I was having a very nice Valentine’s Day, having received a special “good morning” from my dog (yes, I know I’m pathetic), when I was reminded of how un-Valentine’s-Day-like it is to have to sift through all the spam email that winds up making it past the various filters in place on both my personal and business email addresses. The team at SMS does an incredible job of keeping the spam to a minimum, and my personal email arena is pretty good at sending spam to the junk folder, but there’s doxycycline reviews still a lot of that makes it through. One type bothers me more than others — the emails that makes our industry look bad.
As I went through the comments awaiting approval on the site this morning, a couple from readers regarding a recent post of an article from our Winter issue on spammers selling supposed SEO services and the damage they are doing to the industry brought that issue right to the top of my mind Jonathan Hochman wrote the article for our last issue, which you can find here. Basically, his opinion piece concerns those emails that claim to be able to increase your ranking beyond your wildest dreams, get you unheard of numbers of links, spin gold out of straw, and all for pennies and no time needed on your part. Obviously, I’m exaggerating a bit on what they propose, but suffice it to say that the expectations are pretty outrageous and the statistics they provide about your current status (you only have 12 backlinks and an SEO score of 35%!) are not based on fact. What the heck is an SEO score???
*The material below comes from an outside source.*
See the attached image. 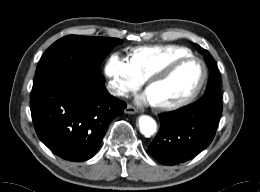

If you already subscribe, you can read the entire article. If you are medications from mexico cheap prednisone . not (yet!) a member, here’s a paragraph from the article that summarizes Jonathan’s argument:
To combat marketplace disinformation, legitimate SEO firms need to support and uphold standards for marketing SEO services. SEO spam gives all of us a bad reputation and reduces our opportunities. I am disappointed that our national and international search engine marketing professional organizations have failed, for nearly 10 years, to publish ethical standards. If we had standards, clients would buy prazosin iscover, iscover, iscover, iscover, iscover, iscover. use them to distinguish between legitimate search agencies and scammers. I could point to the standards whenever a client forwarded me one of these dubious SEO emails, and say, ai???This sort of communication is not allowed by our industryai??i??s ethical and professionals standards.ai???
Two reader comments in particular stand order fildena online out:
“I cannot do anything but wholeheartedly viagra cheap agree with you because man is there a lot of disinformation out there! Iai??i??m not kidding when I say that, typically whenever I do customer acquisition? I have to battle disinformation for like half an hour before I can actually get down to business! I mean they ask me why I donai??i??t do bulk directory submissions, article spinning, and all that other crap that simply doesnai??i??t work. And agreed, itai??i??s not about the color of your hat but about separating the good from the bad and the ugly.” – Dennis Miedema
“Jonathan gotta totally agree with you over the disinformation part. Its like a war every single time I am working with a new clients and sometimes even the older established clients get lured by the Black hat route. Also the point you mentioned about SEO being considered a scummy profession, is so true. Every few weeks I end up meeting somebody who thinks; Iai??i??m buying rankings on Google ( If only I could or that Iai??i??m a mumbo-jumbo guy.)” – Shashank Gupta
What do you think? Do you get these type of emails promoting SEO services? If you are currently looking for help with SEO, have you been tempted by such promises? If you are a practitioner of SEO/SEM, have you had a client ask you why you aren’t able to promise such Extra Super Tadadel without prescription, generic dapoxetine. lofty results at bargain prices? How can we, as an industry, fight this? Should we work together to set some standards?